A "select * into ... from ..." SQL statement into an empty database will create the table and populate it with the data. When we're done using the same technique on all the tables we wish to archive, we can backup the archive database and take it offline. NOW we can might change those original selects into deletes, knowing that there is a copy of the data in an archive database. But hold on, read the tip below!

A tip for you

Data deletion is a heavy-duty process. Apart from anything else you might have to do something about some foreign key constraints. If you updated the tables instead, you would avoid that kind of problem. For example, rather than deleting attachments, you could set the field filecontent = ''. You'll find that updating the fields that hold the large data volumes to be nothing/empty reduces table size almost as well as deleting the record. It avoids any risk to data integrity and a record in Gemini remains to show that there was an attachment, so that if it is needed later it can be retrieved. You can do the same thing with all the large tables by looking at their structure and setting varbinary(max) and nvarchar(max) fields to ''.

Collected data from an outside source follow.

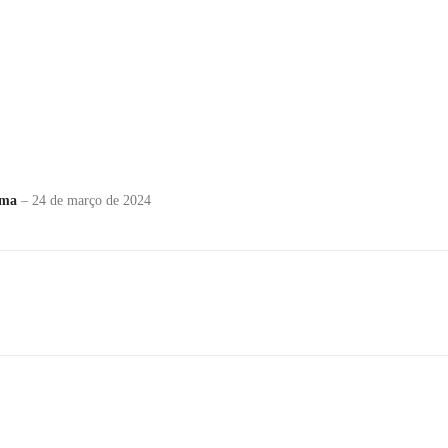
ima
–
24 de março de 2024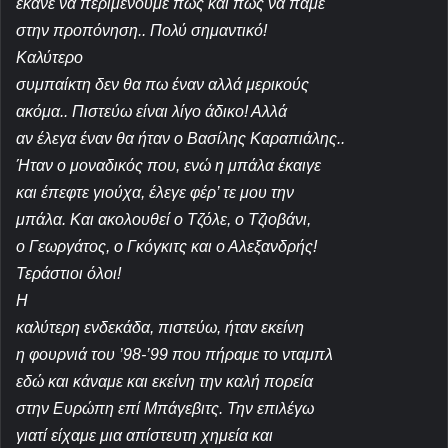
έκανε να περιμένουμε πως και πως να πάμε
στην προπόνηση.. Πολύ σημαντικό!
Καλύτερο
συμπαίκτη δεν θα πω έναν αλλά μερικούς
ακόμα.. Πιστεύω είναι λίγο άδικο! Αλλά
αν έλεγα έναν θα ήταν ο Βασίλης Καραπιάλης..
Ήταν ο μοναδικός που, ενώ η μπάλα έκαιγε
και έπεφτε γιούχα, έλεγε φέρ’ τε μου την
μπάλα. Και ακολουθεί ο Τζόλε, ο Τζιοβάνι,
ο Γεωργάτος, ο Γκόγκιτς και ο Αλεξανδρής!
Τεράστιοι όλοι!
Η
καλύτερη ενδεκάδα, πιστεύω, ήταν εκείνη
η φουρνιά του ’98-’99 που πήραμε το νταμπλ
εδώ και κάναμε και εκείνη την καλή πορεία
στην Ευρώπη επί Μπάγεβιτς. Την επιλέγω
γιατί είχαμε μια απίστευτη χημεία και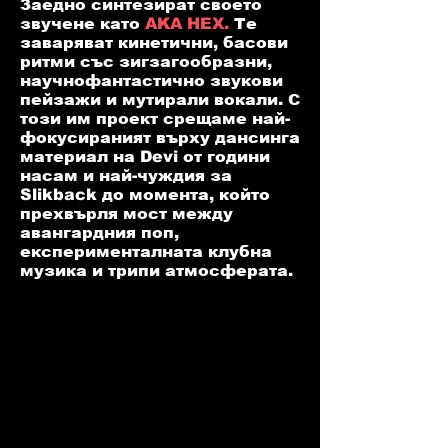
Заедно синтезират своето
звучене като
AKA HEX.
Те
заваряват кинетични, басови
ритми със зигзагообразни,
научнофантастично звукови
пейзажи и мутирали вокали. С
този им проект срещаме най-
фокусираният върху дансинга
материал на Devi от години
насам и най-чуждия за
Slikback до момента, който
прехвърля мост между
авангардния поп,
експерименталната клубна
музика и трипи атмосферата.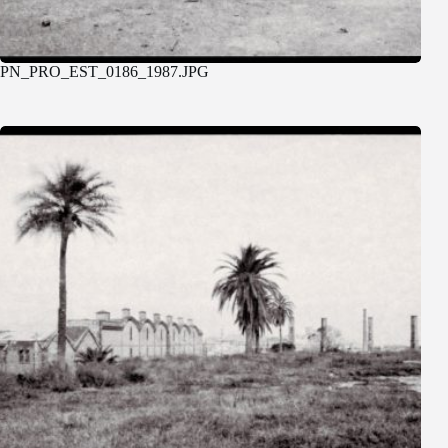
PN_PRO_EST_0186_1987.JPG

There's an added bonus if you use 'update' instead of 'delete'. Any restore script from the archive database will be simpler. You don't need to worry about setting IDENTITY_INSERT off and more of those foreign key constraints, just update the deleted data with the data from the archive database using the matching Issueid key value


Another (slightly different) thing you might wish to do is download attachments to file storage and then set the binary field to nothing in the database. There's more than one way to do this, but the simplest is to write a small C# program with your selection criteria and something like the following code for writing out the attachments:

var sqlConnection = new SqlConnection(connString);
var sqlCommand = new SqlCommand("select filecontent from gemini_issueattachments where ", sqlConnection);
sqlConnection.Open();
var reader = sqlCommand.ExecuteReader();
reader.Read();
var content = reader[0] as byte[];
File.WriteAllBytes("", content);

We'll leave you to write the logic to iterate through the data, on the basis that the ability to write such logic is the minimum qualification for being allowed to execute the code.

We hope this has been helpful. If you get stuck you can always commission Countersoft's professional services to do this for you, and we promise not to use cheat sheet SQL.